CHECKING ASSUMPTIONS WITH RESIDUALS | Six Sigma and Beyond: Statistics and Probability, Volume III

Residuals are the primary tools for checking whether the assumptions necessary for linear regression appear to be violated. We can draw histograms of the residuals, plot them against the observed and predicted values, recompute them excluding certain cases, and manipulate them in other ways. By examining the resulting plots and statistics, we can learn much about how appropriate the regression model is for a particular data set. In the next few sections, we will consider how to check each of the assumptions in turn .

NORMALITY

If the relationship is linear and the dependent variable is normally distributed for each value of the independent variable (in the population), then the distribution of the residuals should also be approximately normal. A simple histogram can demonstrate this.

On the other hand, when the distribution of residuals does not appear to be normal, you can sometimes transform the data to make it appear more normal. When you "transform" a variable, you change its values by taking square roots, or logarithms, or some other mathematical function of the data. If the distribution of residuals is not symmetric but has a tail in the positive direction, it is sometimes helpful to take logs of the dependent variable. If the tail is in the negative direction and all data values are positive, taking the square root of the data may be helpful.

The distribution of your residuals may appear not to be normal for several reasons besides a population in which the distributions are not normal. If you have a variance that is not constant for different values of the independent variable, or if you simply have a small number of residuals, your histogram may also appear not to be normal. So it is possible that after you have remedied some of these problems, the distribution of residuals may look more normal. To check whether the variance appears to be constant, you can plot the residuals against the predicted values and also against the values of the independent variable.

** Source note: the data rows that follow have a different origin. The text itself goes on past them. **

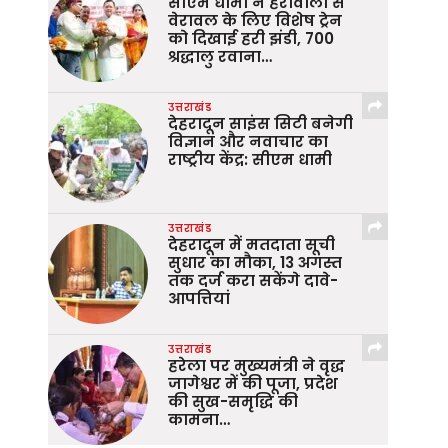
सीएम धामी ने हर्रावाला से
वेरावल के लिए विशेष ट्रेन
को दिखाई हरी झंडी, 700
श्रद्धालु रवाना…
उत्तराखंड
देहरादून साइंस सिटी बनेगी
विज्ञान और नवाचार का
राष्ट्रीय केंद्र: सीएम धामी
उत्तराखंड
देहरादून में मतदाता सूची
सुधार का मौका, 13 अगस्त
तक दर्ज करा सकेंगे दावे-
आपत्तियां
उत्तराखंड
हरेला पर मुख्यमंत्री ने वृद्ध
जागेश्वर में की पूजा, प्रदेश
की सुख-समृद्धि की
कामना…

You may find some common transformations useful when the variance does not appear to be constant. If the variance increases linearly with the values of the independent variable and all values of the dependent variable are positive, take the square root of the dependent variable. If the standard deviation increases linearly with values of the independent variable, try taking logs of the data.

LINEARITY

To see whether it is appropriate to assume a linear relationship, you should always plot the dependent variable against the independent variable. If the points do not seem to cluster around a straight line, you should not fit a linear regression model. Another way to see whether a relationship is linear is to look at the plots of the residuals against the predicted values and the residuals against the values of the independent variable. If you see any type of pattern to the residuals ” that is, if they do not fall in a horizontal band ” you have reason to suspect that the relationship is not linear.

Sometimes when the relationship between two variables does not appear to be linear, it is possible to transform the variables and make it linear. Then you can study the relationship between the transformed variables using linear regression.

It may seem that when you transform the data, you are cheating or at least distorting the picture. But this is not the case. All that transforming a variable does is change the scale on which it is measured. Instead of saying that a linear relationship exists between work experience and salary, you say that a linear relationship exists between work experience and the log of salary. It is much easier to build models for relationships that are linear than those that are not. That is why transforming variables is often a convenient tactic.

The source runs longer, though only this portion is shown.